In de nostalgische column van deze zaterdag blijf ik even hangen in het mapje met aantekeningen en knipsels uit de maand maart 1968, waarover ik het vorige week ook al had. Wie herinnert zich nog dat, wilde je met familie, kennissen of vrienden in het buitenland bellen, je eerst contact diende te maken met je lokale of regionale telefooncentrale en nog veel eerder alleen met een landelijke centrale in Amsterdam? Er was dan een speciaal telefoonnummer dat je belde voor buitenlandse telefoongesprekken waarbij de dienstdoende telefoniste op jouw verzoek de verbinding tot stand bracht.
In gedachten zie ik zo’n hele grote schakelkast voor mijn ogen waarin de dame in kwestie allerlei pluggen insteekt en uiteindelijk een signaal richting het gekozen nummer wordt geopend. Wel, begin maart 1968 werd bekend gemaakt dat er spoedig een einde zou komen aan deze vorm van telefoneren en dat het bellen met het buitenland eenvoudiger zou worden. In ieder geval voor ons Groningers. Er werd namelijk aangekondigd dat begin juni 1968 33.761 telefoonabonnees in de sector Groningen automatisch met het buitenland zouden kunnen gaan bellen.
Met de installatie van de benodigde apparatuur was men al begonnen, maar het wachten was nog op bepaalde onderdelen alvorens men inderdaad tot automatisering over kon gaan, zo meldde men vanuit de Reitemakersrijge, waar de telefooncentrale van de P.T.T. voor deze regio was gevestigd.
De landen, waarmee vervolgens automatisch getelefoneerd kon worden, waren België, Groot-Brittannië en Noord-lerland, het toenmalige West-Duitsland, Zwitserland en Liechtenstein. De abonnees die van deze nieuwe mogelijkheid destijds konden profiteren waren woonachtig of gevestigd in Groningen, Haren, Hoogkerk, Ruischerbrug, Onderdendam, Westerbroek, Roden, Bedum,Ten Boer, Aduard, Waterhuizen, Zuidlaren, Glimmen, Eelde, Peize en Adorp. Destijds waren dit de netnummers 05900 tot en met 05909.
Bij het automatisch telefoneren naar het buitenland kreeg de abonnee met drie nummers te maken: het landnummer, het netnummer en het abonneenummer. Na het draaien van het landnummer, dat te vinden was in de toen nieuwste telefoongids, hoorde de beller weer de normale kiestoon. Ook kreeg men uitleg hoe verder het netnummer en het abonneenummer vervolgens achterelkaar diende te worden gedraaid. Toen helemaal nieuw, voor nu gewoon begrijpelijk.

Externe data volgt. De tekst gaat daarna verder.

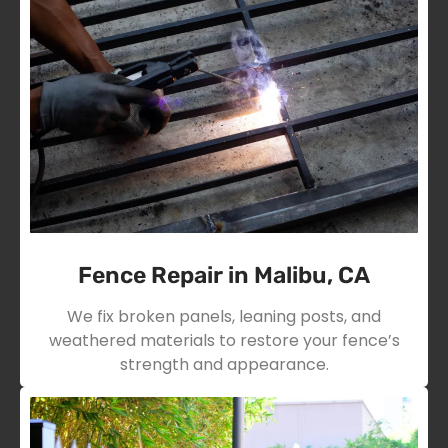
Fence Repair in Malibu, CA
We fix broken panels, leaning posts, and
weathered materials to restore your fence’s
strength and appearance.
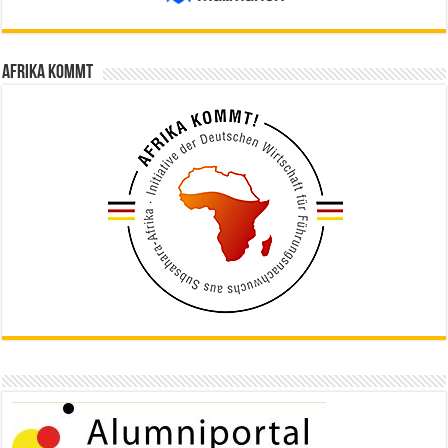
Afrika kommt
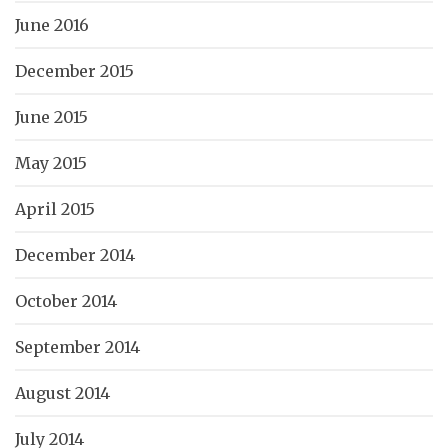
June 2016
December 2015
June 2015
May 2015
April 2015
December 2014
October 2014
September 2014
August 2014
July 2014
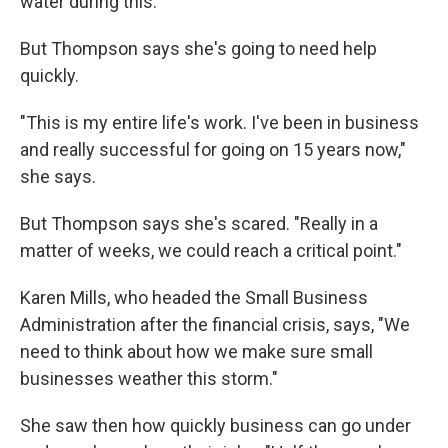
water during this."
But Thompson says she's going to need help
quickly.
"This is my entire life's work. I've been in business
and really successful for going on 15 years now,"
she says.
But Thompson says she's scared. "Really in a
matter of weeks, we could reach a critical point."
Karen Mills, who headed the Small Business
Administration after the financial crisis, says, "We
need to think about how we make sure small
businesses weather this storm."
She saw then how quickly business can go under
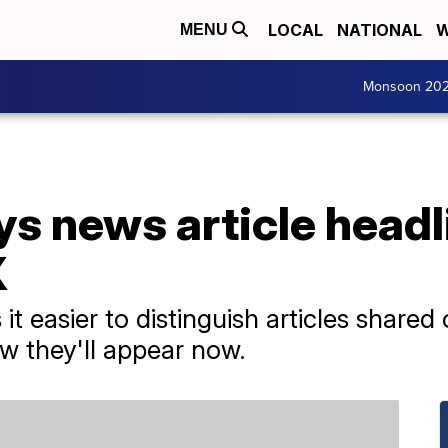
LOCAL
NATIONAL
W
MENU
Monsoon 20
s news article headl
X
t easier to distinguish articles share
w they'll appear now.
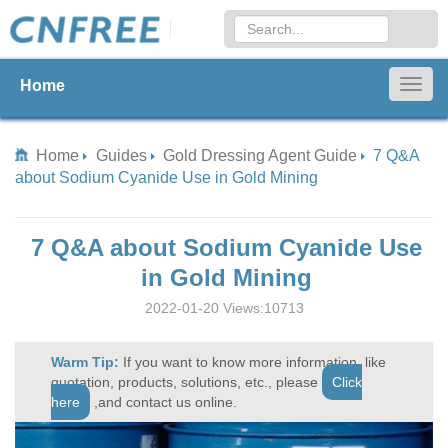
Home
Togg
navig
Home
Guides
Gold Dressing Agent Guide
7 Q&A
about Sodium Cyanide Use in Gold Mining
7 Q&A about Sodium Cyanide Use
in Gold Mining
2022-01-20 Views:10713
Warm Tip:
If you want to know more information, like
quotation, products, solutions, etc., please
Click
here
,and contact us online.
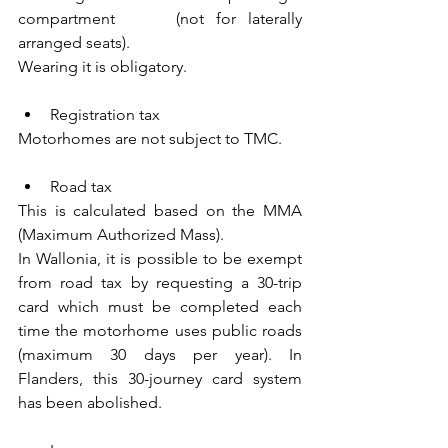
compartment     (not for laterally 
arranged seats).
Wearing it is obligatory.
Registration tax
Motorhomes are not subject to TMC.
Road tax
This is calculated based on the MMA 
(Maximum Authorized Mass).
In Wallonia, it is possible to be exempt 
from road tax by requesting a 30-trip 
card which must be completed each 
time the motorhome uses public roads 
(maximum 30 days per year). In 
Flanders, this 30-journey card system 
has been abolished.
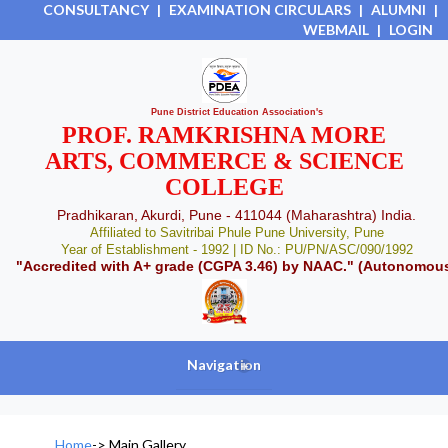
CONSULTANCY
|
EXAMINATION CIRCULARS
|
ALUMNI
|
WEBMAIL
|
LOGIN
Pune District Education Association's
PROF. RAMKRISHNA MORE
ARTS, COMMERCE & SCIENCE
COLLEGE
Pradhikaran, Akurdi, Pune - 411044 (Maharashtra) India.
Affiliated to Savitribai Phule Pune University, Pune
Year of Establishment - 1992 | ID No.: PU/PN/ASC/090/1992
"Accredited with A+ grade (CGPA 3.46) by NAAC." (Autonomou
Navigation
+
Home
->
Main Gallery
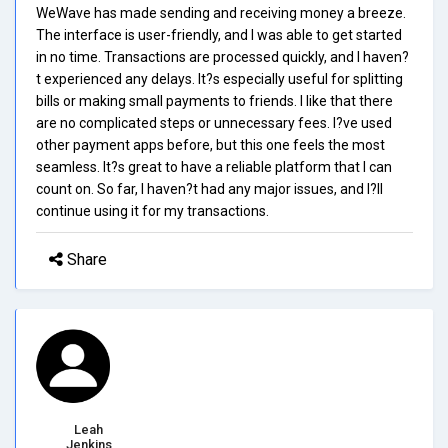
WeWave has made sending and receiving money a breeze.
The interface is user-friendly, and I was able to get started
in no time. Transactions are processed quickly, and I haven?
t experienced any delays. It?s especially useful for splitting
bills or making small payments to friends. I like that there
are no complicated steps or unnecessary fees. I?ve used
other payment apps before, but this one feels the most
seamless. It?s great to have a reliable platform that I can
count on. So far, I haven?t had any major issues, and I?ll
continue using it for my transactions.
Share
Leah
Jenkins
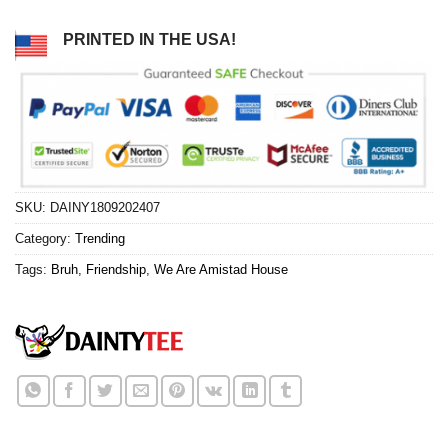
PRINTED IN THE USA!
SKU:
DAINY1809202407
Category:
Trending
Tags:
Bruh
,
Friendship
,
We Are Amistad House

Dan was er in het tweede weekend van maart ook het programma Grand Gala Du Disque, waar half Nederland jaarlijks naar uitkeek. In 1968 was het trouwens meer dan opmerkelijk te noemen aangezien in dat jaar dit succesvolle programma voor het eerst in kleur werd uitgezonden, waarover later meer.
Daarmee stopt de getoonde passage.